Ballot measure certifications slowed down to a halt in this week's Tuesday Count. The 2011 ballot measure total is standing solidly at 31 ballot measures in 8 states, while 2012's count also stayed quiet, for now, with 57 measures in 22 statewide ballots.

While things may appear at a standstill on the surface, developments are still churning across the country, with even two 2010 ballot measures causing a debacle in Florida.

For 2011, the November 8 ballot stayed the course this week in Ohio. A state deadline to remove the Senate Bill 5 veto referendum from the ballot passed on August 29, leaving both sides of the collective bargaining law to battle it out in a political duel in the coming months.[1]

The referendum, to appear as Issue 2 in the statewide general election, targets Senate Bill 5, legislation that limits collective bargaining for public employees in the state. Most notably, SB 5 prevents unions from charging "fair share" dues to employees who opt out.

As for 2012 news in the state, a proposed veto referendum was cleared for circulation by Ohio Attorney General Mike DeWine, after he stated that the measure had collected the initial 1,000 required for the measure to move forward. The citizen-initiated referendum would overturn an elections law that was passed by the Ohio Legislature. The law, House Bill 194, would move future primary election dates from March to May.

Additionally, HB 194 would shorten the period of mail-in absentee voting from 35 days before the election to 21. The number of days residents can vote early would be limited to 14 days before the election. Currently, the number of days residents can vote early is also 35.

Former Ohio Secretary of State Jennifer Brunner is part of the group that is spearheading the initiative effort. That group is called Fair Elections Ohio.

In other news, past 2010 measures in Florida have been garnering attention for the effect they could have on state legislative redistricting.

The Florida redistricting process remains ongoing but two constitutional amendments approved by voters in 2010 may tweak that process and impact Republicans in the coastal communities.

Last year's Amendment 5 called for amending the current practice of drawing legislative district boundaries in such ways that they establish "fairness," are "as equal in population as feasible" and use "city, county and geographical boundaries." Likewise Amendment 6 amended the practice for congressional districts.

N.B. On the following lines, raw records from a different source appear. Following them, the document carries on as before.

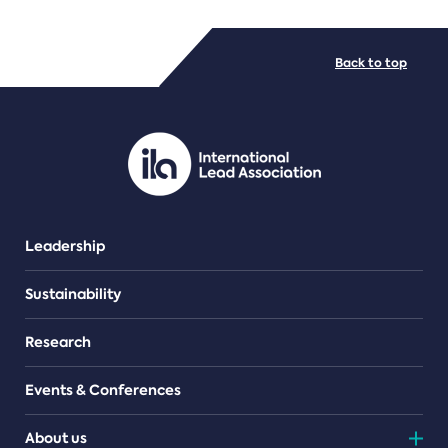
FILE TYPES
Back to top
PDF/document
Leadership
Sustainability
Research
Events & Conferences
About us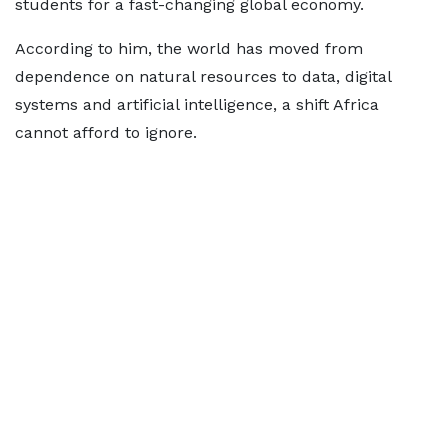
students for a fast-changing global economy.
According to him, the world has moved from
dependence on natural resources to data, digital
systems and artificial intelligence, a shift Africa
cannot afford to ignore.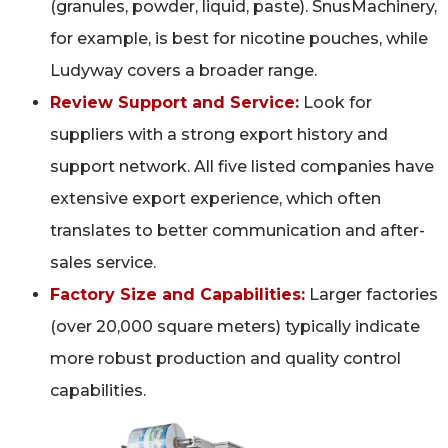
(granules, powder, liquid, paste). SnusMachinery,
for example, is best for nicotine pouches, while
Ludyway covers a broader range.
Review Support and Service:
Look for
suppliers with a strong export history and
support network. All five listed companies have
extensive export experience, which often
translates to better communication and after-
sales service.
Factory Size and Capabilities:
Larger factories
(over 20,000 square meters) typically indicate
more robust production and quality control
capabilities.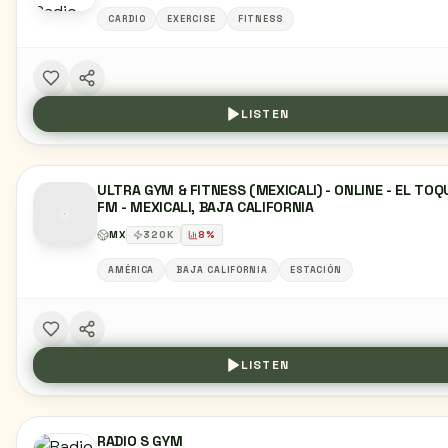
CARDIO
EXERCISE
FITNESS
LISTEN
ULTRA GYM & FITNESS (MEXICALI) - ONLINE - EL TOQ
FM - MEXICALI, BAJA CALIFORNIA
MX
320
K
8
%
AMÉRICA
BAJA CALIFORNIA
ESTACIÓN
LISTEN
RADIO S GYM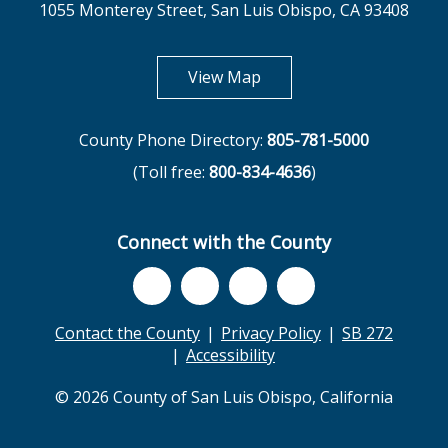
1055 Monterey Street, San Luis Obispo, CA 93408
opens in new tab
View Map
County Phone Directory:
805-781-5000
(Toll free:
800-834-4636
)
Connect with the County
Contact the County
Privacy Policy
SB 272
Accessibility
© 2026 County of San Luis Obispo, California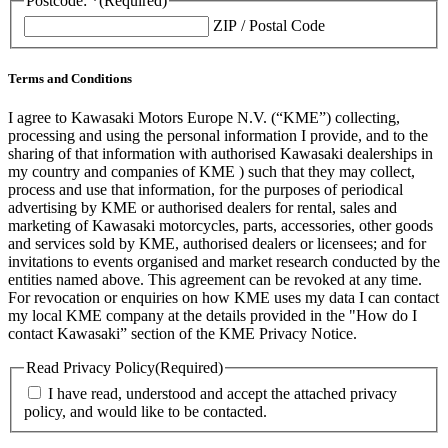
Postcode: *
(Required)
ZIP / Postal Code
Terms and Conditions
I agree to Kawasaki Motors Europe N.V. (“KME”) collecting,
processing and using the personal information I provide, and to the
sharing of that information with authorised Kawasaki dealerships in
my country and companies of KME ) such that they may collect,
process and use that information, for the purposes of periodical
advertising by KME or authorised dealers for rental, sales and
marketing of Kawasaki motorcycles, parts, accessories, other goods
and services sold by KME, authorised dealers or licensees; and for
invitations to events organised and market research conducted by the
entities named above. This agreement can be revoked at any time.
For revocation or enquiries on how KME uses my data I can contact
my local KME company at the details provided in the "How do I
contact Kawasaki” section of the KME Privacy Notice.
Read Privacy Policy
(Required)
I have read, understood and accept the attached privacy
policy, and would like to be contacted.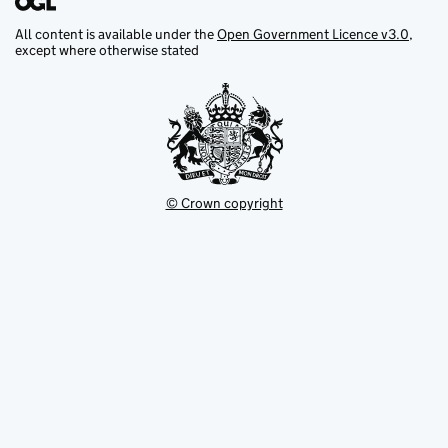
All content is available under the
Open Government Licence v3.0
,
except where otherwise stated
© Crown copyright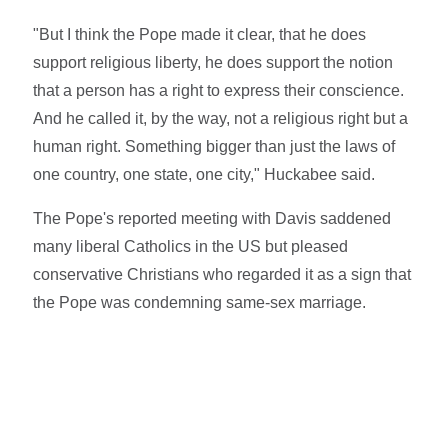
"But I think the Pope made it clear, that he does
support religious liberty, he does support the notion
that a person has a right to express their conscience.
And he called it, by the way, not a religious right but a
human right. Something bigger than just the laws of
one country, one state, one city," Huckabee said.
The Pope's reported meeting with Davis saddened
many liberal Catholics in the US but pleased
conservative Christians who regarded it as a sign that
the Pope was condemning same-sex marriage.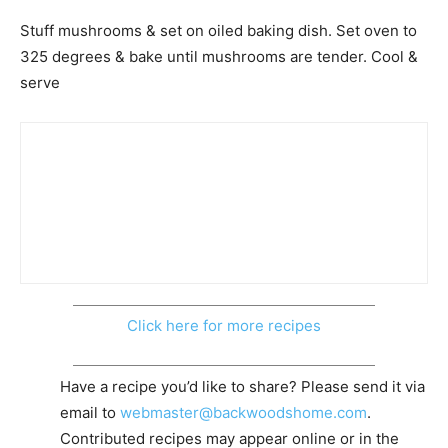
Stuff mushrooms & set on oiled baking dish. Set oven to
325 degrees & bake until mushrooms are tender. Cool &
serve
Click here for more recipes
Have a recipe you’d like to share? Please send it via
email to
webmaster@backwoodshome.com
.
Contributed recipes may appear online or in the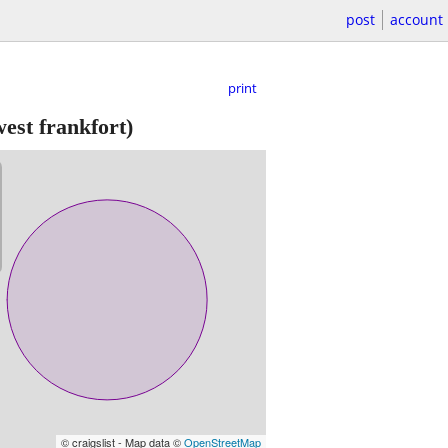
post
account
print
est frankfort)
© craigslist - Map data ©
OpenStreetMap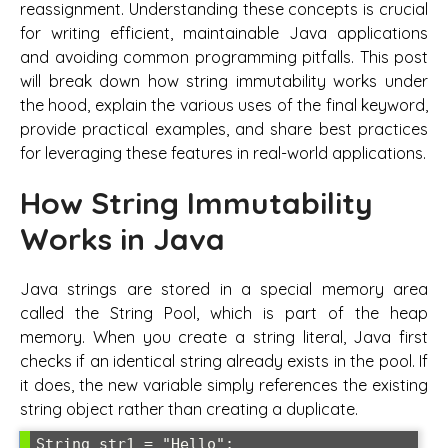
reassignment. Understanding these concepts is crucial
for writing efficient, maintainable Java applications
and avoiding common programming pitfalls. This post
will break down how string immutability works under
the hood, explain the various uses of the final keyword,
provide practical examples, and share best practices
for leveraging these features in real-world applications.
How String Immutability
Works in Java
Java strings are stored in a special memory area
called the String Pool, which is part of the heap
memory. When you create a string literal, Java first
checks if an identical string already exists in the pool. If
it does, the new variable simply references the existing
string object rather than creating a duplicate.
String str1 = "Hello";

If the amendments succeed in limiting gerrymandering in Florida, many Democrats believe the change would weaken the state's entrenched GOP majority. Republicans argue that their success is based on ideology not partisan districts.[2]

The impact of the amendments on Republicans could be sharply felt in the state's coastal communities. Several of these districts stretch along the coast, uniting coastal communities but dividing counties and municipalities. Since the amendments require that county and city lines are respected where possible, these districts may have to be re-drawn. However, local Republicans argue that these communities share common interests, interests that should be respected in redistricting.

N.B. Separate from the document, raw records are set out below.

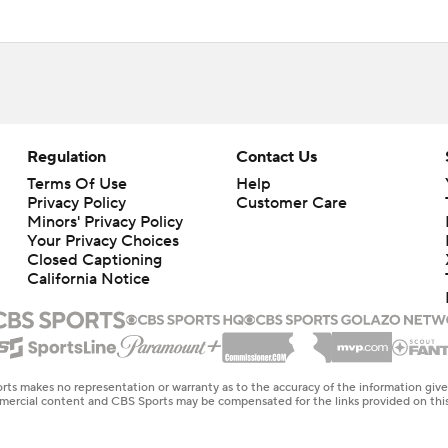
Regulation
Contact Us
Terms Of Use
Help
Privacy Policy
Customer Care
Minors' Privacy Policy
Your Privacy Choices
Closed Captioning
California Notice
rts makes no representation or warranty as to the accuracy of the information giv
ommercial content and CBS Sports may be compensated for the links provided on this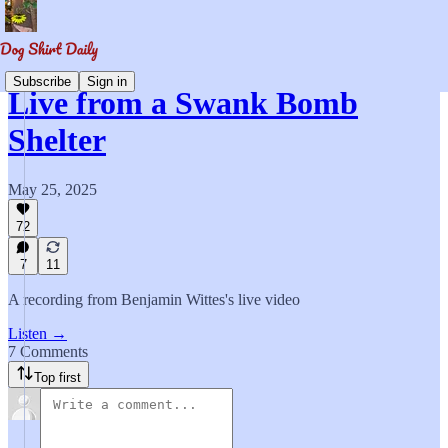
Subscribe
Sign in
Live from a Swank Bomb
Shelter
May 25, 2025
72
7
11
A recording from Benjamin Wittes's live video
Listen →
7 Comments
Top first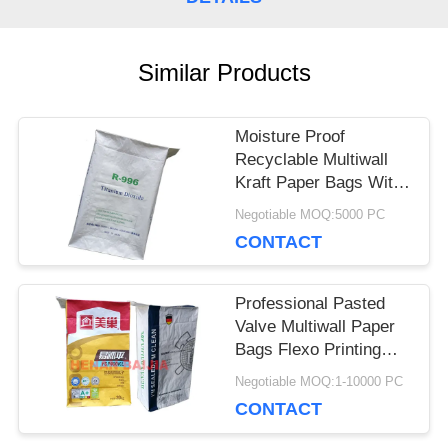
CASES
Similar Products
SITEMAP
Moisture Proof
Recyclable Multiwall
PRIVACY
Kraft Paper Bags With
Customizable Posted
Negotiable MOQ:5000 PC
POLICY
Valve
CONTACT
Professional Pasted
Valve Multiwall Paper
Bags Flexo Printing
Ultrasonic Sealing
Negotiable MOQ:1-10000 PC
CONTACT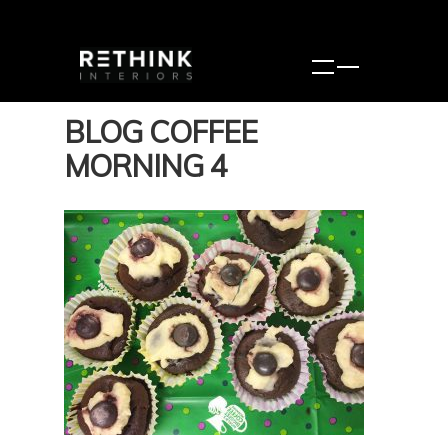
BLOG COFFEE
MORNING 4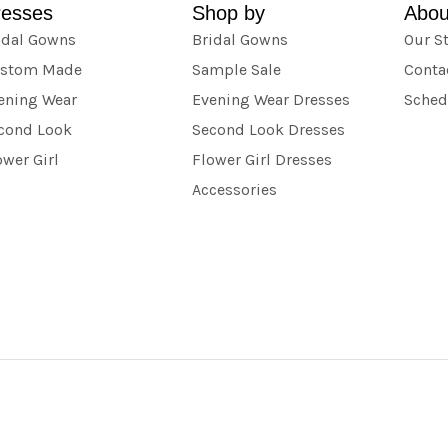
resses
Shop by
Abou
idal Gowns
Bridal Gowns
Our S
stom Made
Sample Sale
Conta
ening Wear
Evening Wear Dresses
Sched
cond Look
Second Look Dresses
ower Girl
Flower Girl Dresses
Accessories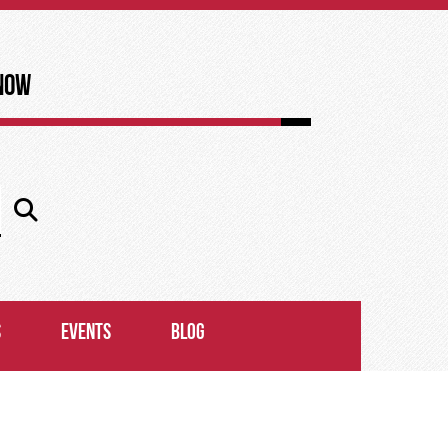
now
S
EVENTS
BLOG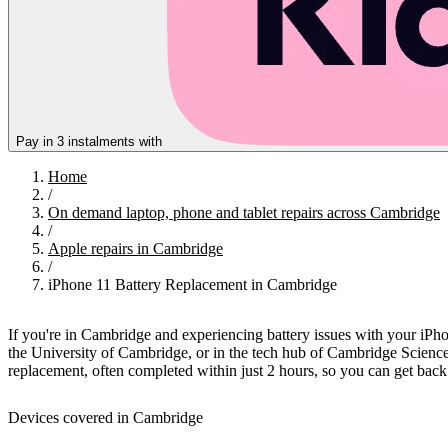
Pay in 3 instalments with
Home
/
On demand laptop, phone and tablet repairs across Cambridge
/
Apple repairs in Cambridge
/
iPhone 11 Battery Replacement in Cambridge
If you're in Cambridge and experiencing battery issues with your iPh
the University of Cambridge, or in the tech hub of Cambridge Science 
replacement, often completed within just 2 hours, so you can get bac
Devices covered in Cambridge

Staying in the Sunshine State, Senator Joe Negron has filed a legislatively-referred constitutional amendment for the 2012 ballot that would make the state education commissioner an elected position. Currently, the commissioner is an appointed position, chosen by the State Board of Education.[3]

Section 1 of Article XI, Florida Constitution says that the Florida State Legislature can put a proposed amendment on the ballot if 60% or more of the legislators in each chamber agree to do so in a joint resolution.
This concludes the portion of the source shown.